• Given data
·····

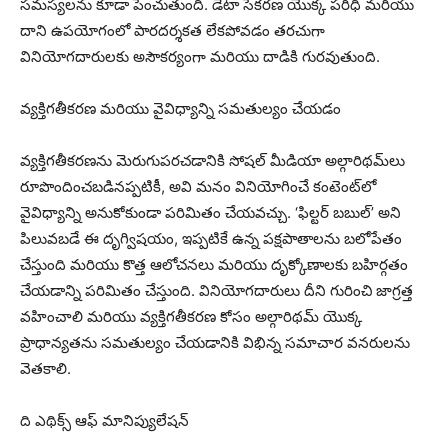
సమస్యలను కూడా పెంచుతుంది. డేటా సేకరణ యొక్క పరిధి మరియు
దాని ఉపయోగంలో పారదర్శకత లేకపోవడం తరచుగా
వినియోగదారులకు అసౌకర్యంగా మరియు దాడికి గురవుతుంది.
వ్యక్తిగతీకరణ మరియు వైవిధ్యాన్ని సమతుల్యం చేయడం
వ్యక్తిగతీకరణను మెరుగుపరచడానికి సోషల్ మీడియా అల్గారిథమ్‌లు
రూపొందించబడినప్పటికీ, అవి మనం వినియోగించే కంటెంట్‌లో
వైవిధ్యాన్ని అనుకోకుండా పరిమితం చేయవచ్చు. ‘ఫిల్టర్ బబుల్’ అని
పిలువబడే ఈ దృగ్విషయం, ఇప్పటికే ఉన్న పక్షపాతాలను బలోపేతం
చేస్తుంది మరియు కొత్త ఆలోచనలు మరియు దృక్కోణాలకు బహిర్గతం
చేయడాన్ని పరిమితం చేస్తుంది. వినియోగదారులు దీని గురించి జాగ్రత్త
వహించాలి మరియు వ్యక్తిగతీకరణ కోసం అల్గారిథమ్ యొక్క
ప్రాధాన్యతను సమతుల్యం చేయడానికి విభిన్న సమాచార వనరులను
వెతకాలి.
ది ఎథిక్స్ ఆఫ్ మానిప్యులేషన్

·····

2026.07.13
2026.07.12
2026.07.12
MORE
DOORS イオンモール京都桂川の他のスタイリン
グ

·····

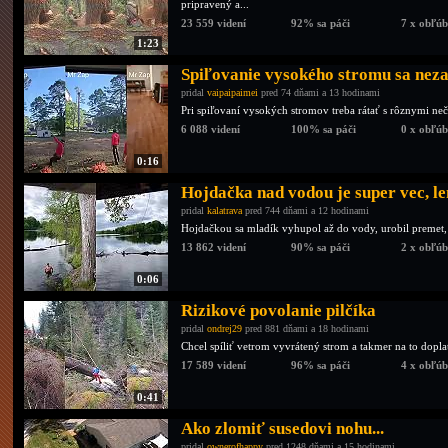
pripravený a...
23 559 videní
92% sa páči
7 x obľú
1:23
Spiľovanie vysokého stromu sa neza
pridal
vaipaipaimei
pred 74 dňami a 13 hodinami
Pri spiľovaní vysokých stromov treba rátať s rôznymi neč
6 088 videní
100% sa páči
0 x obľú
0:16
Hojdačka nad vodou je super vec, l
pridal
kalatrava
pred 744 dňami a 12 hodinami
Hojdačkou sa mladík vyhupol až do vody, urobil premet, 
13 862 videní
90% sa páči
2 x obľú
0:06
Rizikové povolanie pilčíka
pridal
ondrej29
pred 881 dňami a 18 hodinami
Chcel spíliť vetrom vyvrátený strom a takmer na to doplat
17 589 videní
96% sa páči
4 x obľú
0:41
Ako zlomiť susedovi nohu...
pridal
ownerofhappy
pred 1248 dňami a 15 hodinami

·····

• Activity
Output only an exact transcription of the lines above from the one with "సమస్యలను కూడా పెంచుతుంది." up to and including the one with "రూపొందించబడినప్పటికీ, అవి మనం".

• Output of the exercise
సమస్యలను కూడా పెంచుతుంది. డేటా సేకరణ యొక్క పరిధి మరియు
దాని ఉపయోగంలో పారదర్శకత లేకపోవడం తరచుగా
వినియోగదారులకు అసౌకర్యంగా మరియు దాడికి గురవుతుంది.
వ్యక్తిగతీకరణ మరియు వైవిధ్యాన్ని సమతుల్యం చేయడం
వ్యక్తిగతీకరణను మెరుగుపరచడానికి సోషల్ మీడియా అల్గారిథమ్‌లు
రూపొందించబడినప్పటికీ, అవి మనం వినియోగించే కంటెంట్‌లో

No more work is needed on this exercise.